NaNo is getting real, folks. I know you feel it. As someone in grad school, I can honestly say I feel your pain. You’ve got to do whatever it is you do during the day and then get up early or stay up late to fulfill your writing (or studying, in my case) obligations. For example, I’m supposed to be reading Valuation: The Art and Science of Corporate Investment Decisions, a tome as incomprehensible to me as it is perhaps challenging for you to develop characters that leap off the page. I confess, I’ve been cheating on my assigned reading with some luscious flirts that have so much to offer in terms of character. Fates and Furies is one, a new novel that uses perspective to play with the very idea of character formation and the stories we tell ourselves about who we are. Tuesday Nights in 1980 is driven by stunning language, but the characters are so well drawn, perhaps none more so than the city of New York itself, which serves as both setting and protagonist. And then there’s Magnus Chase and the Gods of Asgard, where Rick Riordan has effortlessly created complete and compelling humans and supernaturals whose sentences you feel you could finish. Not in a bad way, in the best way—they’re friends, they’re familiars. Just as I’ll eventually learn finance, you can master the art of shaping terrific characters that will haunt your readers’ dreams. Here are some tips:
1. Read the books in the paragraph above, read some Roald Dahl and Flannery O’Connor, read exhaustively, and read closely. Take notes on how much physical detail each author gives you. Pay attention to what the characters express in dialogue, and what they don’t. If you become drawn to a character or repelled by one, notice why. What did the author do to pull you in and make you care? When did the character stop being a character and become real? Characters that elicit strong emotions in either direction are usually well crafted while the badly written ones are easily forgotten or dismissed (read: protagonist of Grisham’s most recent effort).

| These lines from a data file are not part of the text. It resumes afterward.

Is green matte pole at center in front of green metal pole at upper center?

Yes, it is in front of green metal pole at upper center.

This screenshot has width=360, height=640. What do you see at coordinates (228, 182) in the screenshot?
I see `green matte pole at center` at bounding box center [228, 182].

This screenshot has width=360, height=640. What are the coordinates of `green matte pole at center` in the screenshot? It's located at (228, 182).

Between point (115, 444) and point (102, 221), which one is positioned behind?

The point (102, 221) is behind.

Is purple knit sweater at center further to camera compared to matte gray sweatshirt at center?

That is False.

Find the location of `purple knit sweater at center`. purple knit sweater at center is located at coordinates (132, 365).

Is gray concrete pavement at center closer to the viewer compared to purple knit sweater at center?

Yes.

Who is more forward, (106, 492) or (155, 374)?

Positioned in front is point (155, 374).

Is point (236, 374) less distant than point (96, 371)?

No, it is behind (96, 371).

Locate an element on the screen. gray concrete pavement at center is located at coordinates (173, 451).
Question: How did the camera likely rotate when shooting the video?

2. Giving your character a weird name, an esoteric appearance, or manufactured dialect is not enough to make him compelling. Frodo, the hobbit, is a good example. Hobbits have special physical characteristics and a culture that makes them distinct and contributes to some fabulous world-building. But Frodo is not an exceptional character because he has large hairy feet or lives in the Shire. Rather, it’s because of his vulnerabilities and temptations, his unleashed curiosity, his courage in the face of adversity, and his enduring love for his comrades.
3. Paper is flat; characters shouldn’t be. Take Darth Vader, one of the great evil overlords and an icon of the twentieth century. But is he uniformly evil? Nope. In the end, he sacrificed himself for his son! That act makes him infinitely more interesting as a character and gives him complexity and depth. Would President Snow be as creepy if he didn’t also love his roses and dote on his granddaughter? Would anyone keep reading if Olive Kitteridge were always hateful and spiteful and always said the wrong thing?

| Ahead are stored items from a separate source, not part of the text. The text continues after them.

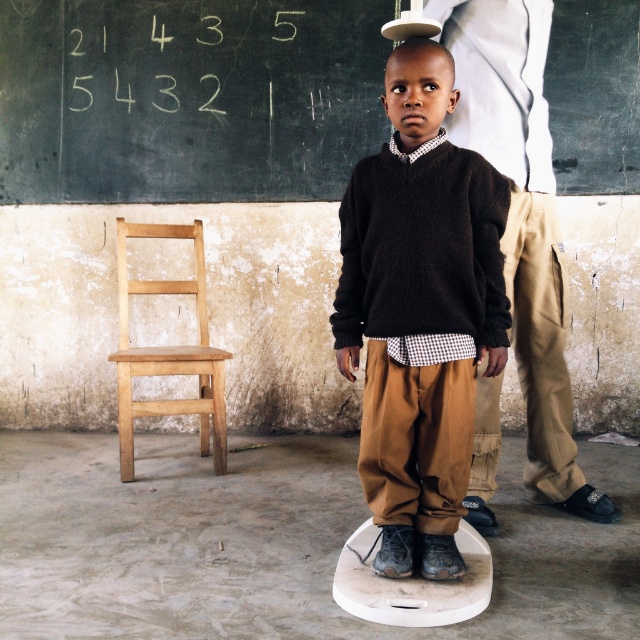 Question: Can you confirm if black chalkboard at upper center is positioned above white plastic stool at center?

Choices:
 (A) no
 (B) yes

Answer: (B)

Question: Which point appears farthest from the camera in this image?

Choices:
 (A) (280, 54)
 (B) (460, 596)
 (C) (154, 227)
 (D) (38, 170)

Answer: (D)

Question: Which point is farther from the camera taking this photo?

Choices:
 (A) (76, 45)
 (B) (458, 602)
 (C) (428, 140)

Answer: (A)

Question: Is white chalk numbers at upper center thinner than white plastic stool at center?

Choices:
 (A) no
 (B) yes

Answer: (A)

Question: Based on their relative distances, which object is nearer to the white plastic stool at center?

Choices:
 (A) light brown wooden chair at left
 (B) black chalkboard at upper center

Answer: (A)

Question: Is white chalk numbers at upper center positioned behind white plastic stool at center?

Choices:
 (A) no
 (B) yes

Answer: (B) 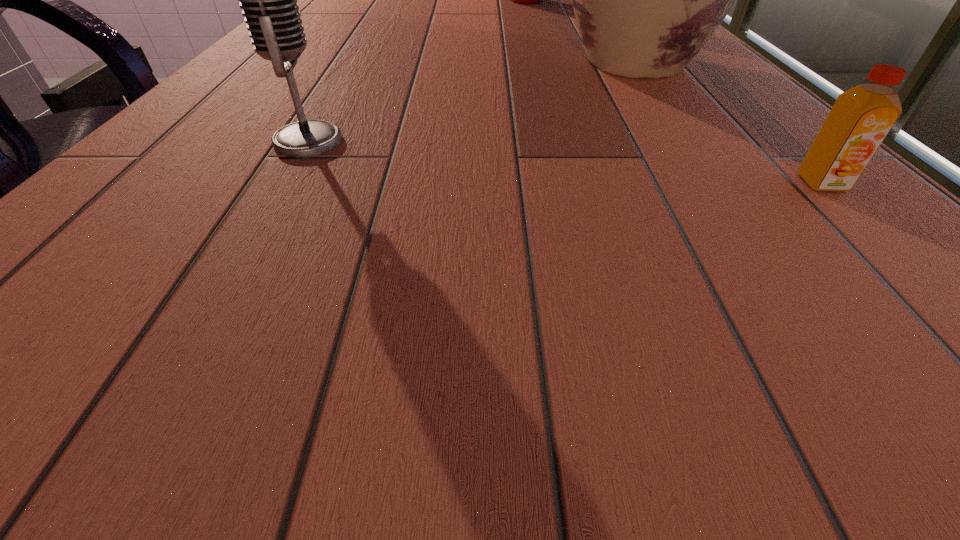 Where is `microphone`? Image resolution: width=960 pixels, height=540 pixels. microphone is located at coordinates (269, 0).

Image resolution: width=960 pixels, height=540 pixels. In order to click on the second shortest object in this screenshot , I will do `click(269, 0)`.

At what (x,y) coordinates should I click in order to perform the action: click on the shortest object. Please return your answer as a coordinate pair (x, y). The width and height of the screenshot is (960, 540). Looking at the image, I should click on (861, 118).

The height and width of the screenshot is (540, 960). Identify the location of the nearest object. (861, 118).

Find the location of a particular element. The width and height of the screenshot is (960, 540). pitcher is located at coordinates (646, 0).

The image size is (960, 540). I want to click on free spot located on the right of the leftmost object, so click(x=478, y=141).

Identify the location of vacant space located 0.110m on the front and back of the orange juice. (897, 256).

Locate an element on the screen. free space located 0.250m on the spout of the second farthest object is located at coordinates (534, 143).

Find the location of a particular element. The image size is (960, 540). free space located on the spout of the second farthest object is located at coordinates (499, 171).

In order to click on vacant space located 0.130m on the spout of the second farthest object in this screenshot , I will do `click(572, 112)`.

4. Know everything about your character and then keep 95 percent of it out of your book. I want you to know who they’d vote for in 2016, that salt & vinegar chips are their favorite, the thing that happened when they were eight that still haunts them. I want you to know every detail so that in every conversation and with every plot point you’re ensuring authenticity and congruence. Your readers won’t need to know any of these details. If you must make their whole lives public, write separate stories involving your side characters just to get your head around them and then publish them as “outtakes” on the web. It will make your readers and your social media manager happy.